Am 22.10.89 traf sich der Gründer auf Vermittlung der Sozialdemokrat. Partei (SDP), der er angehörte, mit einem Reporter der BBC. Der schrieb eine Meldung und seit diesem Zeitpunkt verbreitete sich die Gründung der Gewerkschaft durch alle westlichen Medien (und dadurch auch in der DDR). Der FDGB begann die Gründung sofort zu dementieren.
Um die Initiative zu zerschlagen, wurde der Initiator am 25.10.1989 auf eine fingierte Dienstreise geschickt. Die Initiative wurde jedoch von einem Ingenieursehepaar des Betriebes, Peter Röhrig und Regina Röhrig, aufgegriffen und fortgeführt.
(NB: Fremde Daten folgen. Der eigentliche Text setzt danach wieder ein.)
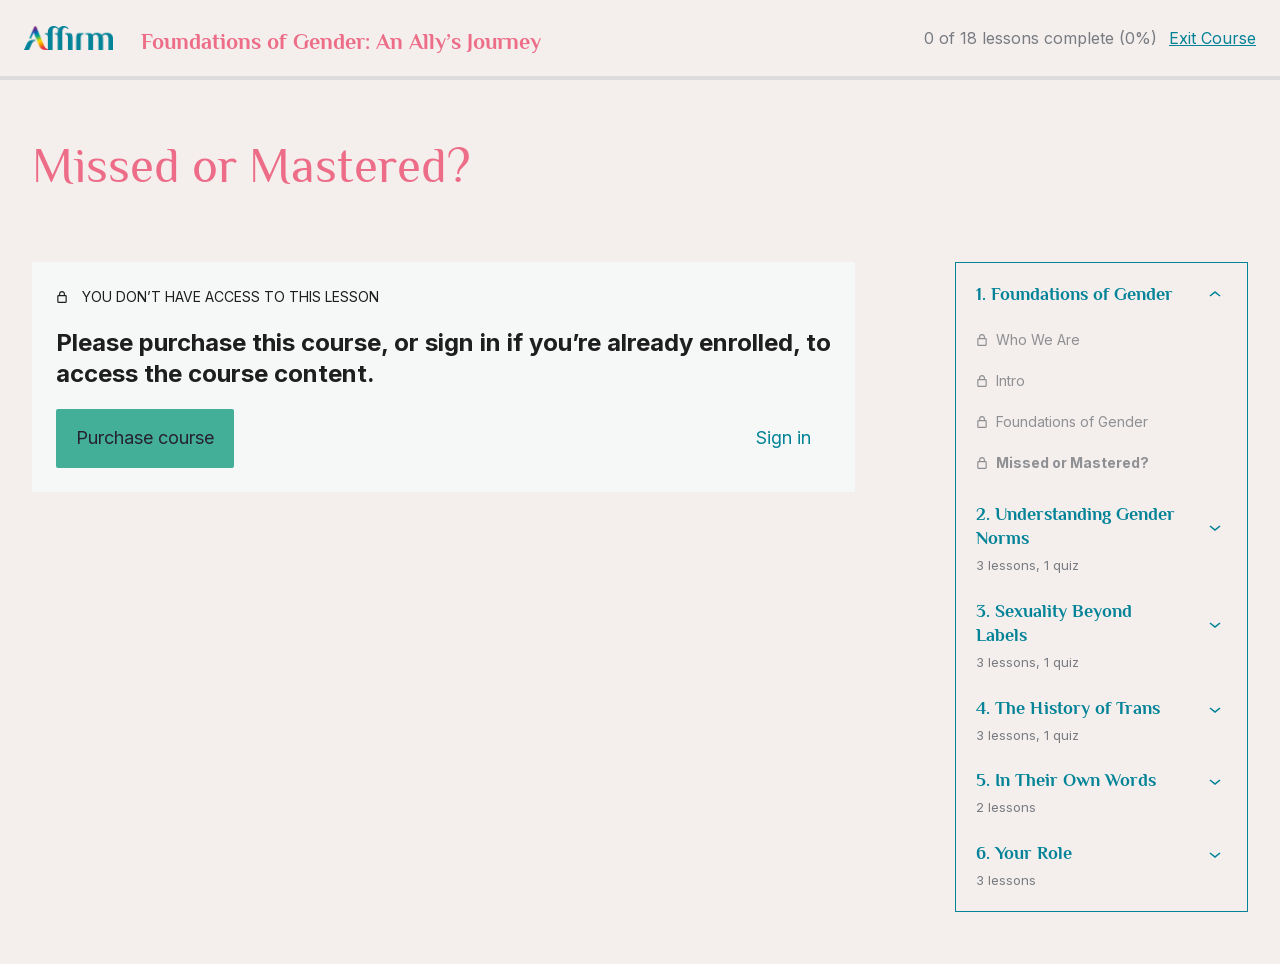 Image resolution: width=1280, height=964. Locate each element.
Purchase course (145, 437)
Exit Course (1212, 38)
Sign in (783, 437)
Sie gründeten am 31.10.1989 die Initiative zur Bildung der unabhängigen Gewerkschaft Reform, hatten jedoch mit dem dazu verbreiteten Aufruf und der initiierten Unterschriftensammlung fast gar keinen Erfolg.
Als Reaktion auf den mangelnden Widerhall gründete die Gruppe nach der Öffnung der Mauer am 23.11.1989 einen provisor. Betriebsrat und forderte die Betriebs-Abteilungen auf Delegierte zu entsenden. Bis Mitte Dezember waren ca. 1 200 Unterschriften zusammengekommen, 50 Aktivisten unterstützten das Vorhaben.
Nachdem sich der provisor. Betriebsrat nach Beratungen mit Betriebsräten aus West-Berlin auf eine Rolle als Betriebsrat im Sinne des Betriebsverfassungsgesetzes der Bundesrepublik hin orientierte, verließen Ralf Börger und das Ehepaar Röhrig die Initiative. Ihr Ziel, die SED-Betriebselite zu entmachten, war durch diese Festlegung nicht mehr erreichbar.
Eine erste Betriebsratswahl fand kurz nach den ersten freien Wahlen am 28.3.1990 als Ergebnis der friedlichen Revolution statt. Bereits im März des Jahres begannen Verhandlungen des Betriebes mit der Siemens AG, die später einige Betriebsteile kaufte. Heute existiert keiner dieser Betriebsteile mehr.
M.J.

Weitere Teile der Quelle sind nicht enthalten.